Intermittent build timeouts
Incident Report for Percy
Resolved
This incident has been resolved.

We made additional significant adjustments to our rendering infrastructure's resourcing and memory management systems to mitigate build timeouts, and have seen a subsequent drop in error rates and timeouts. Though the vast majority of screenshots were rendering without issue, during certain periods of high load and with very large "poison pages", significant memory pressure would occur and cause a cascading issue across our rendering clusters.

We will complete an internal root cause analysis and post-mortem to improve our systems and handling of this type of issue in the future, and we will continue monitoring for any similar issues. Thank you for your patience and support during this incident.
Posted May 21, 2021 - 12:48 PDT
Update
We have made significant adjustments to our rendering infrastructure's resourcing and memory management systems to mitigate build timeouts. Though the vast majority of screenshots are rendering without issue, certain very large "poison pages" may require significant resources to process and may result in timeouts.

We are monitoring this closely and will update as we learn more, until this is fully resolved. Thank for your continued patience.
Posted May 20, 2021 - 14:08 PDT
Update
We are continuing to investigate this issue.
Posted May 20, 2021 - 06:03 PDT
Update
We are continuing to investigate this issue.
Posted May 20, 2021 - 03:15 PDT
Monitoring
We have identified what we believe to be the root cause of memory pressure issues in our rendering infrastructure. Certain very large "poison pages" caused a new type of memory pressure in Firefox which was not correctly handled and resulted in timeouts and failed builds. We have updated our systems to better handle this edge case and are now verifying the fix.

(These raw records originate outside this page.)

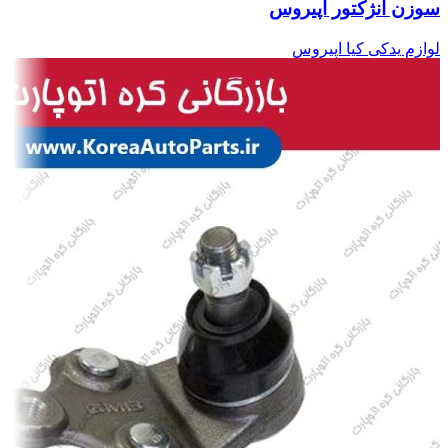
سوزن انژکتور اپیروس
لوازم یدکی کیا اپیروس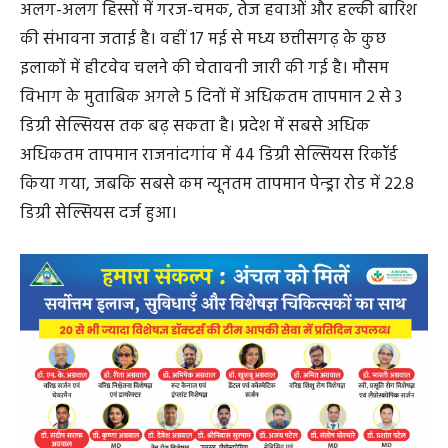
अलग-अलग हिस्सों में गरज-चमक, तेज हवाओं और हल्की बारिश
की संभावना जताई है। वहीं 17 मई से मध्य छत्तीसगढ़ के कुछ
इलाकों में हीटवेव चलने की चेतावनी जारी की गई है। मौसम
विभाग के मुताबिक अगले 5 दिनों में अधिकतम तापमान 2 से 3
डिग्री सेल्सियस तक बढ़ सकता है। प्रदेश में सबसे अधिक
अधिकतम तापमान राजनांदगांव में 44 डिग्री सेल्सियस रिकॉर्ड
किया गया, जबकि सबसे कम न्यूनतम तापमान पेन्ड्रा रोड में 22.8
डिग्री सेल्सियस दर्ज हुआ।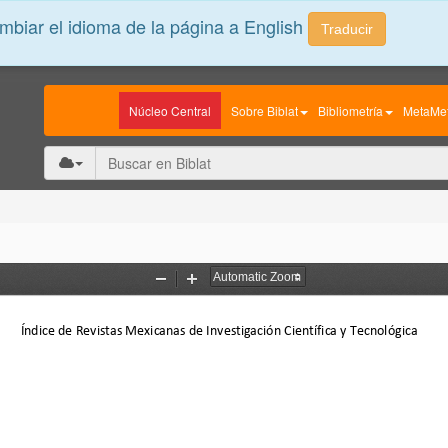
biar el idioma de la página a English
Traducir
Núcleo Central
Sobre Biblat
Bibliometría
MetaMet
Zoom
Zoom
Out
In
Índice de Revistas Mexicanas de Investigación Científica y Tecnológica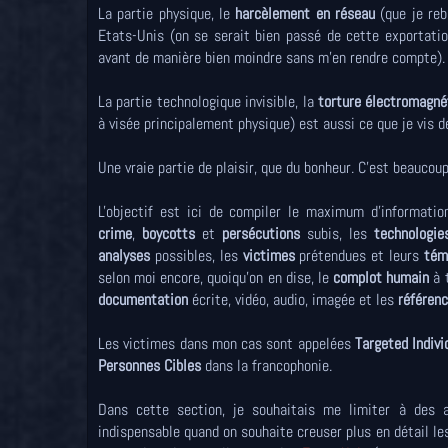
La partie physique, le
harcèlement en réseau
(que je reb
Etats-Unis (on se serait bien passé de cette exportati
avant de manière bien moindre sans m'en rendre compte).
La partie technologique invisible, la
torture électromagné
à visée principalement physique) est aussi ce que je vis d
Une vraie partie de plaisir, que du bonheur. C'est beauc
L'objectif est ici de compiler le maximum d'informatio
crime
,
boycotts
et
persécutions
subis, les
technologie
analyses
possibles, les
victimes
prétendues et leurs
tém
selon moi encore, quoiqu'on en dise, le
complot humain
à 
documentation
écrite, vidéo, audio, imagée et les
référenc
Les victimes dans mon cas sont appelées
Targeted Indivi
Personnes Cibles
dans la francophonie.
Dans cette section, je souhaitais me limiter à des 
indispensable quand on souhaite creuser plus en détail l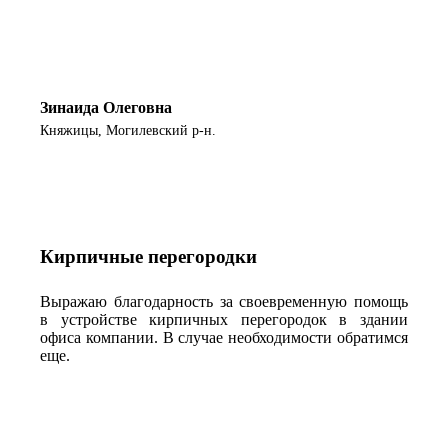
Зинаида Олеговна
Княжицы, Могилевский р-н.
Кирпичные перегородки
Выражаю благодарность за своевременную помощь
в устройстве кирпичных перегородок в здании
офиса компании. В случае необходимости обратимся
еще.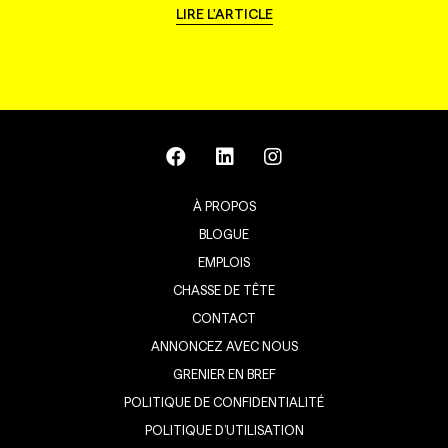
LIRE L'ARTICLE
À PROPOS
BLOGUE
EMPLOIS
CHASSE DE TÊTE
CONTACT
ANNONCEZ AVEC NOUS
GRENIER EN BREF
POLITIQUE DE CONFIDENTIALITÉ
POLITIQUE D’UTILISATION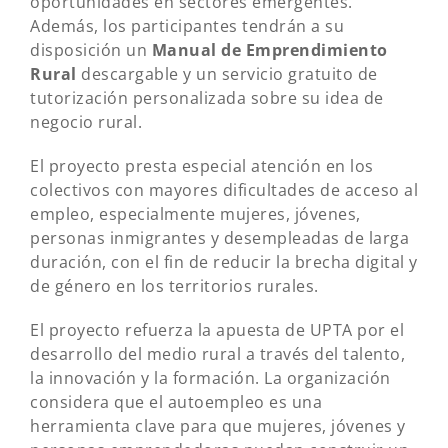
oportunidades en sectores emergentes.
Además, los participantes tendrán a su
disposición un
Manual de Emprendimiento
Rural
descargable y un servicio gratuito de
tutorización personalizada sobre su idea de
negocio rural.
El proyecto presta especial atención en los
colectivos con mayores dificultades de acceso al
empleo, especialmente mujeres, jóvenes,
personas inmigrantes y desempleadas de larga
duración, con el fin de reducir la brecha digital y
de género en los territorios rurales.
El proyecto refuerza la apuesta de UPTA por el
desarrollo del medio rural a través del talento,
la innovación y la formación. La organización
considera que el autoempleo es una
herramienta clave para que mujeres, jóvenes y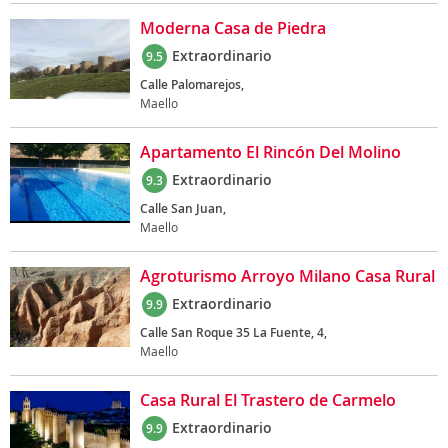
Moderna Casa de Piedra
Extraordinario
9.5
Calle Palomarejos,
Maello
Apartamento El Rincón Del Molino
Extraordinario
9.3
Calle San Juan,
Maello
Agroturismo Arroyo Milano Casa Rural
Extraordinario
9.9
Calle San Roque 35 La Fuente, 4,
Maello
Casa Rural El Trastero de Carmelo
Extraordinario
9.9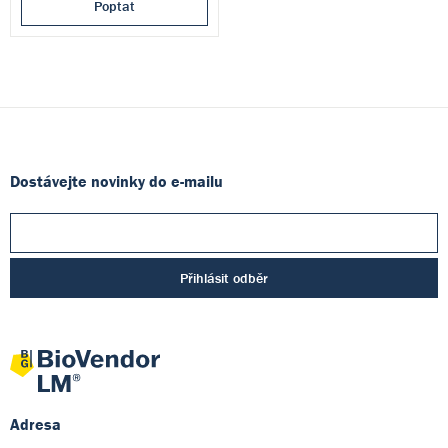
Poptat
Dostávejte novinky do e-mailu
Přihlásit odběr
Adresa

We will leave this issue open for the next 24-48 hours as we verify the fix works under normal load.
Posted May 19, 2021 - 10:58 PDT
Investigating
We are currently investigating an incident with intermittent build timeouts which began last night around 8:30 pm PT affecting multiple customers, which has since stabilized. The problem is not currently happening, but we are proactively declaring an incident because we believe it may reoccur again under certain load conditions.

We are working to identify and remediate this and will update this incident as we root cause the issue. Thank you for your patience.
Posted May 19, 2021 - 06:42 PDT
This incident affected: Rendering infrastructure.